Geelong, Victoria’s largest provincial urban region, is 65 km from central Melbourne across the Port Phillip and Corio Bays. It is on the Princes Highway between Melbourne and Victoria’s Western District.

Hume and Hovell, explorers, recorded the Aboriginal word 'jillong' in 1824, thought to mean land or cliffs, when they came to Corio Bay. The name 'Geelong' was derived from the Aboriginal word, and was given to the area by Governor Bourke in 1837 when he visited Port Phillip to also formally name Melbourne and Williamstown.

In June 1835, John Batman crossed Bass Strait from Tasmania and claimed treaty lands from local Aborigines. The western boundary of Batman’s treaty land included Geelong.

Sheep

Seventeen months later two of Geelong’s European settlers, John Cowie and David Stead, came from Tasmania to the Geelong district to depasture sheep. The Manifold brothers landed sheep at Point Henry two months later. Early in 1837 a pioneer Geelong citizen, Dr Alexander Thomson, settled at the future Geelong suburb of Belmont, and established his Kardinia estate overlooking the Barwon River.

In 1838 shipping activity caused a customs house to be constructed. It has survived as one of Victoria’s oldest buildings, a round portable structure, and is in the Geelong Botanic Gardens. A town survey was made and land sales were conducted in February 1839. The Woolpack Inn (later Mack’s) was opened in 1839 and the Geelong advertiser began publication the following year. St John’s Presbyterian church was opened in 1841. The sandbar blocking access past Point Henry was successfully passed over, and cargo movements were henceforth shared between Point Henry and the Geelong waterfront.

Town

During the late 1840s churches and schools were established and local industries such as flour mills, tallow works and vineyards were established. The Geelong town council was incorporated in October 1849.
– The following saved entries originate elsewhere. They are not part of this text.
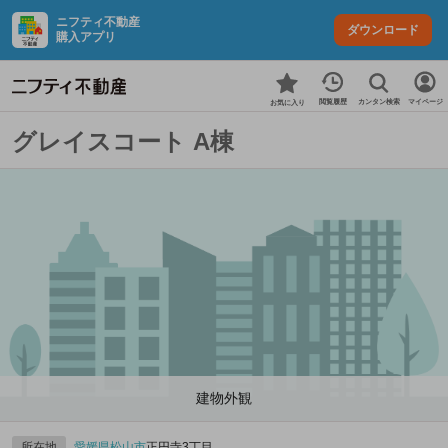
ニフティ不動産
ダウンロード
購入アプリ
カンタン検索
閲覧履歴
マイページ
お気に入り
グレイスコート A棟
建物外観
所在地
愛媛県
松山市
正円寺3丁目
In the year before the gold discoveries at Ballarat and Bendigo the first Bright and Hitchcock’s store was opened. It became a Geelong landmark until acquired by the Foy and Gibson’s chain in 1959. The opening of the goldfields greatly increased Geelong’s maritime activity, not least because the inland route to Ballarat was flatter than the one from Melbourne over the Dividing Range. Outwards traffic also increased with wool from the Western District pastoral properties. The rapid growth also brought Geelong’s second major retailer, Morris Jacobs, whose store was also a landmark until acquired by Myer Melbourne in 1950. Geelong’s population went from 8000 in 1851 to 22,000 in 1853. It thereupon stabilised, not reaching 30,000 for another sixty years.

During the late 1850s some of Geelong’s notable institutions and buildings were created: Geelong Grammar School and Geelong National Grammar School (later the Matthew Flinders Girls’ Grammar) in 1858, the Town Hall, Market Square, the mechanics’ institute, and the railway connection to Melbourne was opened.

In the municipal sphere Geelong’s future was curtailed like Melbourne’s, with the creation of closely adjacent road districts and suburban councils: South Barwon and Bellarine/Indented Head roads districts, Corio shire to the north, Newtown borough (1858) and Geelong West borough (1875). The resulting patchwork became the obvious first candidate for municipal reform in 1993. The Geelong council’s area was 13.4 sq km, less than a sixth of greater urban Geelong.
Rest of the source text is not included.